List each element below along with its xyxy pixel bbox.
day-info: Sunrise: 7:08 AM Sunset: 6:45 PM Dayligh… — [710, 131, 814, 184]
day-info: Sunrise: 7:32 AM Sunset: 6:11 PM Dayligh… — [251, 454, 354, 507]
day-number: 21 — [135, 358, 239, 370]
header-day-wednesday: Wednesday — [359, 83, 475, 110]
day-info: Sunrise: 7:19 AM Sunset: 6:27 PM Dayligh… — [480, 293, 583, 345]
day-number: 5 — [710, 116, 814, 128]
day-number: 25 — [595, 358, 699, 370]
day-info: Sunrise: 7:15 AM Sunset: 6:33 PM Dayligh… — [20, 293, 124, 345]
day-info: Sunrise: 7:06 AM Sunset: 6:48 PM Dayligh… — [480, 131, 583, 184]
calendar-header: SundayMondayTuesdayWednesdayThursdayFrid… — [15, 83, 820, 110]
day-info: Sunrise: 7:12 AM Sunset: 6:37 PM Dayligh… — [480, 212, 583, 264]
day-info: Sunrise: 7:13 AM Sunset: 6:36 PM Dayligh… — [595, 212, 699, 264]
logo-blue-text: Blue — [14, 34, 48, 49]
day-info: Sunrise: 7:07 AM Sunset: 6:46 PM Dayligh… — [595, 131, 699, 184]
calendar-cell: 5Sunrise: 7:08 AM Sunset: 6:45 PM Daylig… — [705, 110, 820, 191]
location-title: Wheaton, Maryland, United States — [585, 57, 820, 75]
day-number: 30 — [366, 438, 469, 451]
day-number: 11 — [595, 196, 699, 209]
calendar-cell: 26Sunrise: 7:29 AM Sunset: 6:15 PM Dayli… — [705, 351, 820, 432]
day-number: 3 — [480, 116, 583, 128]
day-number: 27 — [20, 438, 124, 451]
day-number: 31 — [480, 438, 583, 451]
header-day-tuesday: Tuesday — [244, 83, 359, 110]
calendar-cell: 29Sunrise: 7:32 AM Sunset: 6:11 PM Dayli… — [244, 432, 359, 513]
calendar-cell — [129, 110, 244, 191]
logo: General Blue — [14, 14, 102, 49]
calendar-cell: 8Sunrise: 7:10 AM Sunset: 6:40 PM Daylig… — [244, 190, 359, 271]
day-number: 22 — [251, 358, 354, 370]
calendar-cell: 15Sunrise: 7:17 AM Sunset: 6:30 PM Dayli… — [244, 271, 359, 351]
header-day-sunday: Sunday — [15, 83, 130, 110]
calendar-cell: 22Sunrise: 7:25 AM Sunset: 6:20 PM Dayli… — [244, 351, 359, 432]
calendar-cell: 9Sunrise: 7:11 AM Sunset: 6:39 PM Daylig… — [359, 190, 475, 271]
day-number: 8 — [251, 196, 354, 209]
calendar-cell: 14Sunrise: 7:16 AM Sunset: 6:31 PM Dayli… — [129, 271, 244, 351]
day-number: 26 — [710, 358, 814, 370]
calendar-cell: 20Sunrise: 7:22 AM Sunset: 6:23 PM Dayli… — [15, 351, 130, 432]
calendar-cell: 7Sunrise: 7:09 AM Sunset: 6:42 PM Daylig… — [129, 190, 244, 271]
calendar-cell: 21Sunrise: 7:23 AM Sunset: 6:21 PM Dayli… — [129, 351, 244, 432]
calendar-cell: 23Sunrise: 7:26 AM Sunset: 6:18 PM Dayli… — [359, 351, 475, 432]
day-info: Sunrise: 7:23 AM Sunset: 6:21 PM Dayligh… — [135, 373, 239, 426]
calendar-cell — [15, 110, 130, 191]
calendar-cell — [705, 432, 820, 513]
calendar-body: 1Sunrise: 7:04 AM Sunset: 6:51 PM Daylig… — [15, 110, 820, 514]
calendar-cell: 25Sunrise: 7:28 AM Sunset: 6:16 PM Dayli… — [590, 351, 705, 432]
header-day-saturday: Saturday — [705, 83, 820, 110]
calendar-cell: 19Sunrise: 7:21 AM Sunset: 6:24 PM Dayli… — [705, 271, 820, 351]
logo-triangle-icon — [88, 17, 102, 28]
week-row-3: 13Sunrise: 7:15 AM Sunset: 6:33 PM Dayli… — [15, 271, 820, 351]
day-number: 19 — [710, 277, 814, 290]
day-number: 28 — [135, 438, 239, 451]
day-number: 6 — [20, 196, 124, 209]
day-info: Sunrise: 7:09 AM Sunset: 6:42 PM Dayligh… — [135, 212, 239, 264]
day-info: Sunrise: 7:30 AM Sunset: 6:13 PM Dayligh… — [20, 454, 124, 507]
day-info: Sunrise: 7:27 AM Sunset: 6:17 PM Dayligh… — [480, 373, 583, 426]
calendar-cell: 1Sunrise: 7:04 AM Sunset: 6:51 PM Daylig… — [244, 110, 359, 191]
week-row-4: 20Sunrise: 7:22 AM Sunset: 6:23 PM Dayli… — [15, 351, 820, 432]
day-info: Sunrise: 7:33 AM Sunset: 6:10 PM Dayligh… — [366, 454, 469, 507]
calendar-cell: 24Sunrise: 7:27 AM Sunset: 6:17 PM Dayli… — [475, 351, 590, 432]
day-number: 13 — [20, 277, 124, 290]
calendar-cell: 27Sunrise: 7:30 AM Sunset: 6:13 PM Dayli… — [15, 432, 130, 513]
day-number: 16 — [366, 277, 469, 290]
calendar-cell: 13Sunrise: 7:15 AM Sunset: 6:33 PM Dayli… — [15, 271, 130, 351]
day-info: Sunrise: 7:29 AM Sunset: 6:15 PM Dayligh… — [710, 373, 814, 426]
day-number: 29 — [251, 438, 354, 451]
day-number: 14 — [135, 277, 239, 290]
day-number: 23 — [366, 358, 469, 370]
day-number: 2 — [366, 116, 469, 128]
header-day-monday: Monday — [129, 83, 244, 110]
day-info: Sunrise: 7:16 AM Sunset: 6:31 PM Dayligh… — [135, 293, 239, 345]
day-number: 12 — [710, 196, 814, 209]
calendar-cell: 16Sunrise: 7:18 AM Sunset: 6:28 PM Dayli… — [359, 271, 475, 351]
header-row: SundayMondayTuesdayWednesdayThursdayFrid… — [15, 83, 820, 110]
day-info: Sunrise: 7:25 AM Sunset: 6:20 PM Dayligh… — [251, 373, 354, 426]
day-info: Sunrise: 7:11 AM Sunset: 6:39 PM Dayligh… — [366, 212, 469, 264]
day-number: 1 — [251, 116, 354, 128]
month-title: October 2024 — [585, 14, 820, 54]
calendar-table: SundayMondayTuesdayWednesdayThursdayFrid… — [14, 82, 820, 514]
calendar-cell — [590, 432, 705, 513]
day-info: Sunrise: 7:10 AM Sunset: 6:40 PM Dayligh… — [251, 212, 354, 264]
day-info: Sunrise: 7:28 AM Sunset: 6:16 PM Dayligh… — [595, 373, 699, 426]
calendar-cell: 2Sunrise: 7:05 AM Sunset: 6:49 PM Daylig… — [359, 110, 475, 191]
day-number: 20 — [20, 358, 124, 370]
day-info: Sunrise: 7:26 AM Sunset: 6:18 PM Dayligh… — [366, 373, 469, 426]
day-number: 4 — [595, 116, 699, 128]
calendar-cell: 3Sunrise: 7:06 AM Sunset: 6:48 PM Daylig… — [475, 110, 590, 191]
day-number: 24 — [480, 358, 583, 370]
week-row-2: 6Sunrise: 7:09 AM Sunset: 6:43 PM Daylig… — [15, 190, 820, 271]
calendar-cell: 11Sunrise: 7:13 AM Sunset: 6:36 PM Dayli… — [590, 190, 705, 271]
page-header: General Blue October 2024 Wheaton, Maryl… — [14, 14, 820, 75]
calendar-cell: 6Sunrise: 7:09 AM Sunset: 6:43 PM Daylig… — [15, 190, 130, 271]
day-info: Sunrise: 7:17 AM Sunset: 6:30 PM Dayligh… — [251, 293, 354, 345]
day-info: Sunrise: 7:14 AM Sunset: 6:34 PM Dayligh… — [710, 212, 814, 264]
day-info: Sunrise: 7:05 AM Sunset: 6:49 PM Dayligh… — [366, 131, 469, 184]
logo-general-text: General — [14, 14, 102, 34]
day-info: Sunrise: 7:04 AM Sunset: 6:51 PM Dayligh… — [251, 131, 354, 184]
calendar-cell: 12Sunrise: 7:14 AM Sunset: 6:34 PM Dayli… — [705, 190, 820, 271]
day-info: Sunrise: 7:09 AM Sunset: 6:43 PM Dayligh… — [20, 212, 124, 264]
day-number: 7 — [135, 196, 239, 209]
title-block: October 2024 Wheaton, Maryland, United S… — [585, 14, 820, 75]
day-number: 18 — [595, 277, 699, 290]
....................
▶ **WORK TO COMPLETE**
Lines that contain "Blue" are to be copied from the records above.

▶ **TASK RESULT**
logo-blue-text: Blue — [14, 34, 48, 49]
logo: General Blue — [14, 14, 102, 49]
page-header: General Blue October 2024 Wheaton, Maryl… — [14, 14, 820, 75]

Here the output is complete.